# Newbie Rew Assist



## Evolvo (Mar 6, 2009)

First off the letter after o on my keyboard doesn't work so if you see it missing thats why. Anyway I just setu rew and I have a grah, but the subwoofer seems to be rolling off quite badly around 45hz. When I go to the eq anel and try to match resonse to target It only returns like 3 or 4 filter values for my BFD. All the values are above 45 hz becaue it won't give values below target db of 75db's, so since all frequencies under 45 hz are close to 60db it won't give values. I think it said it was to rotect driver. Does this mean that the subwoofer amlifier is to bad and can't be equed or should I just set the target value around 64db so that I get eq filters for most of the curve.

Also should the target db be the same as the calibration value used in the check levels section, in my case it was 75db so both match, but not sure if they have too.

Also how far off DB wise should any eq adjustment be in order to not create distortion or cause roblems.


----------



## Wayne A. Pflughaupt (Apr 13, 2006)

Welcome to the Forum, Evolvo!

What kind of subwoofer are you using? What measurement mic and calibration file? With this information perhaps we can help out.

Regards,
Wayne


----------



## Evolvo (Mar 6, 2009)

I have a Tuba HT subwoofer from bill fitzmaurice. It's a diy folded horn design. The graph is showing the sub being used with a 1999 JBL 75 watt rms amp I pulled out of a JBL 125a 8" subwoofer. It's a horn loaded design so I can use a low watt rms amp cause sub is so efficient. I do not intend to keep this week amp as apart of this sub, but I would just like to know the questions from the post above incase I run into problems like this in the future. I'm actually using an behringer EP2500 for the most part to power this sub which has a flatter curve and the db only move about 10db from 20 to 80hz, but I stilll slightly run into the problems above even with the behringer. Not as much because the difference is not 25db. But I would like to know what I should do for the above problem. 
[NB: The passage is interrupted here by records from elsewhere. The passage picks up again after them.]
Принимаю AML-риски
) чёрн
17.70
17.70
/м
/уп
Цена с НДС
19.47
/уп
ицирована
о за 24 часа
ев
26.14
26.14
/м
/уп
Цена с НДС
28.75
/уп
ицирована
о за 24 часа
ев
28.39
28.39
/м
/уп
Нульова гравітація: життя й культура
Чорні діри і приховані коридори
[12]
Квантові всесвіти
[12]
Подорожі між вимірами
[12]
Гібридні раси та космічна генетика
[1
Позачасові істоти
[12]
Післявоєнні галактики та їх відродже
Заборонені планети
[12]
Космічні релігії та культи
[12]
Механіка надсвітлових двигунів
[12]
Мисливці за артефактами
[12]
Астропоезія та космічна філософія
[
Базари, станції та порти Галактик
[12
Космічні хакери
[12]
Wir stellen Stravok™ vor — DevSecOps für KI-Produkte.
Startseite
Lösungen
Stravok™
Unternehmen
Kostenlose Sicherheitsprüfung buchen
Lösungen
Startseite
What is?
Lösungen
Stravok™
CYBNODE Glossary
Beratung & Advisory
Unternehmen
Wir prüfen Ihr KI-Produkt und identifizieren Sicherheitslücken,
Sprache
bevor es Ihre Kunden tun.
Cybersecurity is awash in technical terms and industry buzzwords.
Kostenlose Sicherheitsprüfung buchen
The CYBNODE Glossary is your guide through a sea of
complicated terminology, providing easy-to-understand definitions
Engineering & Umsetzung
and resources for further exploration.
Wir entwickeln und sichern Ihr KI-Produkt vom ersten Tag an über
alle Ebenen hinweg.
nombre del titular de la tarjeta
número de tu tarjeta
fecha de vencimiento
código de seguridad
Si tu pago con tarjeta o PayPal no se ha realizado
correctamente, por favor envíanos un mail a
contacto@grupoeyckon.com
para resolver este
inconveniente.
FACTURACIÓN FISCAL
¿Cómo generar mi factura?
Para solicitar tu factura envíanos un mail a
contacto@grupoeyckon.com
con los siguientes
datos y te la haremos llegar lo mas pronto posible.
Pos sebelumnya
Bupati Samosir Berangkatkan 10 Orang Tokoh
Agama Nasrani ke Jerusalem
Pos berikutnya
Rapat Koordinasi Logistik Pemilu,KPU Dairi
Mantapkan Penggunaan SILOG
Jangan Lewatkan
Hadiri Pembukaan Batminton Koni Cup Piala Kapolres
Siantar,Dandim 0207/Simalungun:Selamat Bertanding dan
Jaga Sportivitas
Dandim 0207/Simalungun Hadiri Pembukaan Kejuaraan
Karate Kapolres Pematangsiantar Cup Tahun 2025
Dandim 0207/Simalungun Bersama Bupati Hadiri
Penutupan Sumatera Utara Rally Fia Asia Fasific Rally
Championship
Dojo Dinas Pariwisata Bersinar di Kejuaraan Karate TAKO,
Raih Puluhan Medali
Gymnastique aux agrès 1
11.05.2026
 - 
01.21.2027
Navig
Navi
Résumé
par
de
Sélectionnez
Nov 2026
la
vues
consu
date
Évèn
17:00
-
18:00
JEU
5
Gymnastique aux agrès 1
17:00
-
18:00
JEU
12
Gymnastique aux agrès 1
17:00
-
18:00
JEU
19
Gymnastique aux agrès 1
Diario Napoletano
Also I do not have my BFD yet, I'm just taking measurements now to figure out how to use everything before I get it in a few days.


----------



## JohnM (Apr 11, 2006)

REW will not suggest filters in an area that appears to be below the lower limit of the sub. That may in part be because the target level is higher than it should be, and the target shape (particularly the LF Cutoff) need adjusting to better match the natural response of the sub. That doesn't stop you manually entering filters to see what effect they would have on the response, but that response does seem to roll off quite early - applying a lot of boost would risk clipping the amplifier and/or over-driving the drive unit.


----------



## Wayne A. Pflughaupt (Apr 13, 2006)

Evolvo said:


> The graph is showing the sub being used with a 1999 JBL 75 watt rms amp I pulled out of a JBL 125a 8" subwoofer.
> 
> I'm actually using an behringer EP2500 for the most part to power this sub which has a flatter curve and the db only move about 10db from 20 to 80hz...


Since you’re getting better results from the EP2500, that suggests that perhaps the JBL amp had a built-in high pass filter to protect it’s little 8” driver. There will be no problem equalizing response within a 10 dB window.

Regards,
Wayne


----------



## Evolvo (Mar 6, 2009)

What do you mean by I may be setting the target too low. My question of does the target level have to match the set level in the preferences menu was not answered. Does my target level have to be the same as my set levels measurement? 

Also can the target level be whatever you want it to be?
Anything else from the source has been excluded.